Last edited by Lunatique : 10 October 2013 at 02:24 AM.
 
  10 October 2013
I just came across this thread, having also reached an inspirational brick wall.

Reading your response Robert, I think you hit the 'nail on the head' as far as I have been concerned. I'm in love with the idea of being a great artist, but the reality is I don't have the levels of commitment required to get the skills needed to reach your kind of standards. For this reason I gave up trying to make a living from CGI/VFX some years ago, despite becoming good enough to get repeat business from a variety of clients.

In a way this has freed me, so I can now just persue a creative idea in my own time and I'm not trying to please anyone other my own satisfaction of having created something from my own mind. But now I have run out of ideas for things. Your last but one paragraph has given me some avenues to look down. Just wondering if there any 'stand out' books that you have come across recently that have inspired any waves of creativity??

Thanks
 
  10 October 2013
Originally Posted by stevecullum: Just wondering if there any 'stand out' books that you have come across recently that have inspired any waves of creativity??


I think just about any genre fiction would be filled to the brim with interesting scenes you can illustrate. I mean, the film/TV industries are constantly adapting books and creating TV shows/movies with very compelling visuals, so you can do the same with just about any book that you personally enjoyed. It can be sci-fi, fantasy, horror, mystery, thriller, historical adventure, etc. What books do you personally love?

As for the books I personally found to be inspirational for visual storytelling, I usually only care if the writing/story is any good, and the visuals aren't important at all. The last book I really enjoyed was Nabokov's Lolita (amazing writer). A lot of the book is like a road trip, so it has some imagery of America as seen by travelers. The scene where Lolita runs away and Humbert searches for her frantically, and the last scene where Humbert carries out the murder painted very atmospheric images in my head.

There are books I didn't really like all that much, but had great imagery in them, such as Wool (post-apocalyptic underground bunkers).

The books that were just filled to the brim with amazing imagery aren't the ones I've read recently. For example, Neuromancer is one of the most imaginative books I've read, but I read that many years ago (and again a few years ago). Snowcrash also had amazing imagery, as did Diamond Age.

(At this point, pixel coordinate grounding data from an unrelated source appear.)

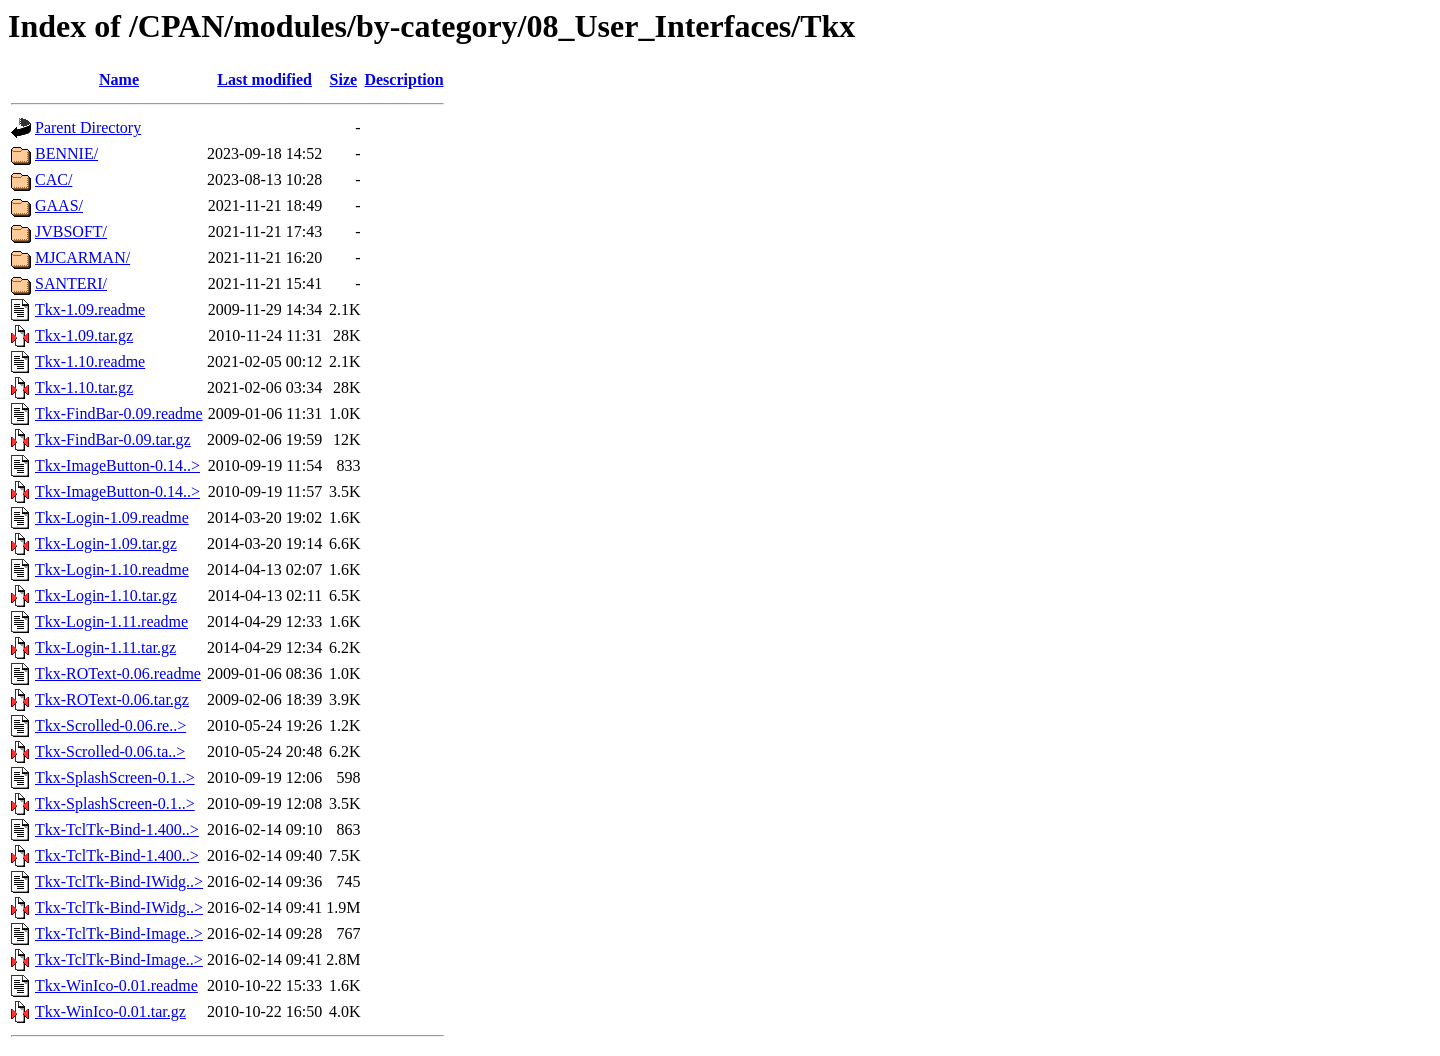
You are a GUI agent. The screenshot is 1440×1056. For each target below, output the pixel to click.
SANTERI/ (71, 283)
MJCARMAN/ (82, 257)
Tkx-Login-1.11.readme (111, 621)
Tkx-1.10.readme (90, 361)
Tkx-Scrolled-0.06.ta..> (110, 751)
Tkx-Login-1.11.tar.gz (105, 647)
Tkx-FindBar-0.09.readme (119, 413)
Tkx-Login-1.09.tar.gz (106, 543)
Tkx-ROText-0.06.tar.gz (112, 699)
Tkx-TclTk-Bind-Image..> (119, 933)
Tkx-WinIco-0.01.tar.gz (110, 1011)
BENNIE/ (66, 153)
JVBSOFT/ (71, 231)
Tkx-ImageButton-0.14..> (117, 465)
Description (403, 79)
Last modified (264, 79)
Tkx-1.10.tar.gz (84, 387)
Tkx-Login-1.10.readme (112, 569)
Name (119, 79)
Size (344, 79)
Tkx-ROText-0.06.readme (118, 673)
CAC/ (53, 179)
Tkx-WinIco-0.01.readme (116, 985)
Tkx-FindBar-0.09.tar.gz (113, 439)
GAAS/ (59, 205)
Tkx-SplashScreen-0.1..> (115, 777)
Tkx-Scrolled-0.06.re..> (110, 725)
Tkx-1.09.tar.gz (84, 335)
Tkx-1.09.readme (90, 309)
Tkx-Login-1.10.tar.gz (106, 595)
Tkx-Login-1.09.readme (112, 517)
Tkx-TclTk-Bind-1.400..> (117, 829)
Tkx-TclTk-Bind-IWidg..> (119, 881)
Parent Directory (88, 127)
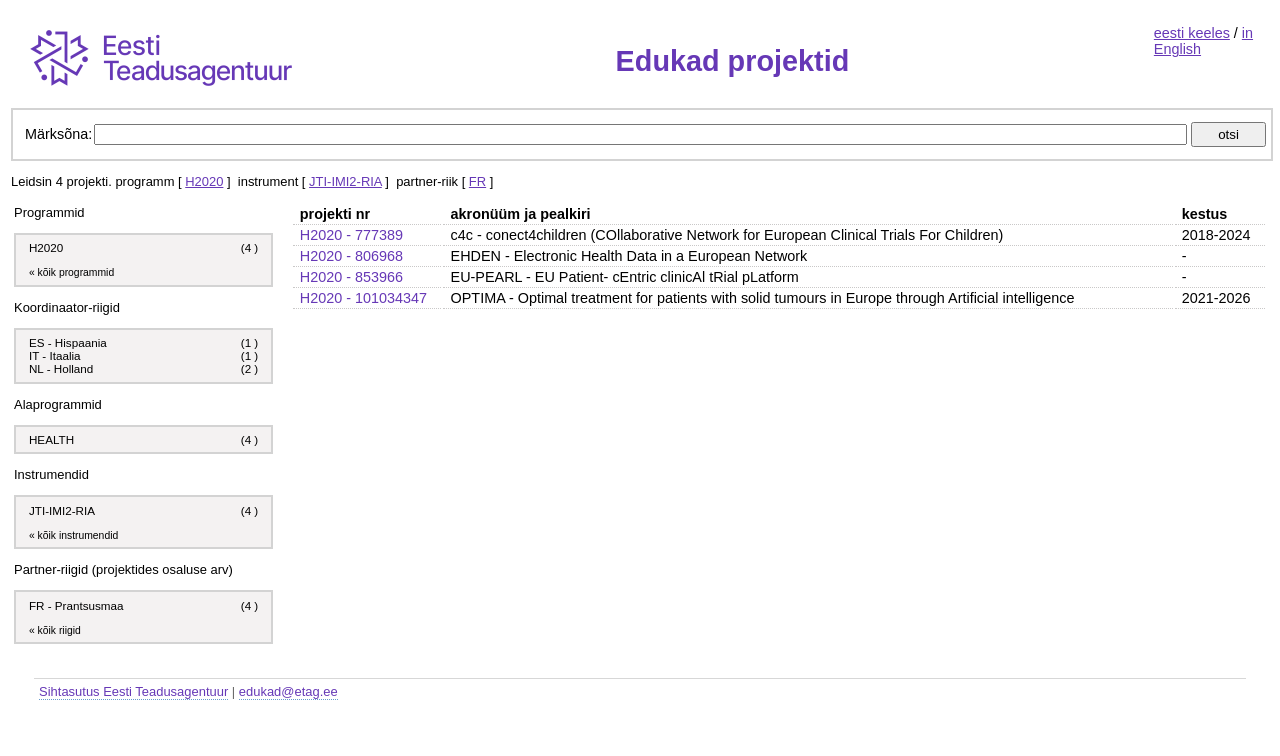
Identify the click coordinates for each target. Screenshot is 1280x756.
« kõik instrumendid (73, 535)
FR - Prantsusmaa (76, 605)
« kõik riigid (55, 630)
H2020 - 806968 (351, 256)
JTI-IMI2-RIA (345, 181)
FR (477, 181)
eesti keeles (1192, 33)
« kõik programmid (71, 272)
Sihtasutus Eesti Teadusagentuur (133, 691)
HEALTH (51, 439)
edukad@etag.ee (288, 691)
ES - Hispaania (68, 342)
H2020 (204, 181)
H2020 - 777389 (351, 235)
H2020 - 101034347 (363, 298)
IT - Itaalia (55, 355)
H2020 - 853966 (351, 277)
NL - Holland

One of my all-time favorite novels is The Road, and that's already been made into a movie (although the ending in the movie is too Disney-fied compared to the book). Generally, it's better to avoid picking books that's already been visualized by other talented people, so you can explore your own visual world.

Season of Passage had some great horror/sci-fi visuals.

Wizard's First Rule had some very nice fantasy visuals, and doesn't really rely on the big epic battles that's been done to death in fantasy.

There so many more. I think anyone who's an avid reader would have a long list of books that's created compelling imagery in their mind when they read the books. You probably have your own list (if you're an avid reader), so which ones did you find very inspirational visually?

Last edited by Lunatique : 10 October 2013 at 03:31 AM.
 
  10 October 2013
Quote: Too many people are simply in love with the idea of being an artist instead of actually loving the process of creating art. Also, too many people confuse their love for other people's art as the love they feel for their own artistic endeavor. You have to make sure you actually love creating your own art, and the process of doing it, including how hard it can be and how frustrated and helpless it can make you feel.


Definitely. If there was one piece of advice I could give every aspirational artist, it would be just that.